Мария Венедиктовна была серенькой, сухонькой женщиной. Она не знала ни чар, ни ворожбы. Зато она умела плакать. Эта женщина, действуя слезами, как вор отмычкой, вползала вам в сердце, наполняя его всякой жалостью.

Вот и теперь, придя в редакцию, Гугина мама сразу же потянулась за носовым платком. Мария Венедиктовна еще не сказала ни слова, а у всех нас, сидевших в комнате, уже защемило сердце.

«Нет, надо крепиться!» — решил я.

Но где там! Разве можно было оставаться холодным, когда рядом плакала женщина? А плакала она беззвучно и безропотно. И эти тихие слезы творили чудо. Из склочной, эгоистичной женщины они превращали Гугину маму в маленькую обиженную девочку. И вы готовы были тут же броситься в бой против ее обидчика.

Я крепился, а жалость между тем уже вела свою подрывную работу. Она рисовала передо мной жизнь этой маленькой сухонькой женщины, в центре которой был ее мальчик. Маме очень хотелось, чтобы этот мальчик был музыкантом.

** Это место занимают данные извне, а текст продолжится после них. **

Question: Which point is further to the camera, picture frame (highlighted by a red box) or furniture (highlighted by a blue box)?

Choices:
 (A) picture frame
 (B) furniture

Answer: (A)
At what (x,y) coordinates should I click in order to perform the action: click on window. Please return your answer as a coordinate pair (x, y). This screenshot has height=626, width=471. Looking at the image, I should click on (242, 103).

— Вы посмотрите лучше на кисть, — говорила Гугина мама. — У моего мальчика пальцы Антона Рубинштейна.

Из-за этих гибких, длинных пальцев Гуге пришлось все свои детские годы провести в различных музыкальных кружках, Но маме и этого было мало: мама заставляла Гугу брать дополнительные уроки у приходящей учительницы, и успокоилась мама только тогда, когда устроила его в фортепьянный класс музыкальной школы. Несколько лет тихий и послушный сын, не любя музыки, учился в музыкальной школе. И вот, когда счастье казалось Гугиной маме таким близким, таким возможным, появился этот новый директор и напрямик сказал маме:

— Вы зря тешите себя иллюзиями. Ваш сын никогда не будет хорошим музыкантом.

Десять минут назад такая прямота казалась мне правильной, а вот теперь жалость заставила меня изменить свое мнение. Я тоже снял с рычажка телефонную трубку и, следуя дурному примеру всех прочих Гугиных ходатаев, стал просить Евгения Евгеньевича сменить гнев на милость и восстановить Гугу в школе.

— Хорошо, — совсем неожиданно сказал Евгений Евгеньевич, — я восстановлю только при условии, если вы повторите свою просьбу.

— Когда? Сейчас? — обрадовался я такому легкому разрешению вопроса.

— Нет, завтра, в двенадцать, у нас в школе.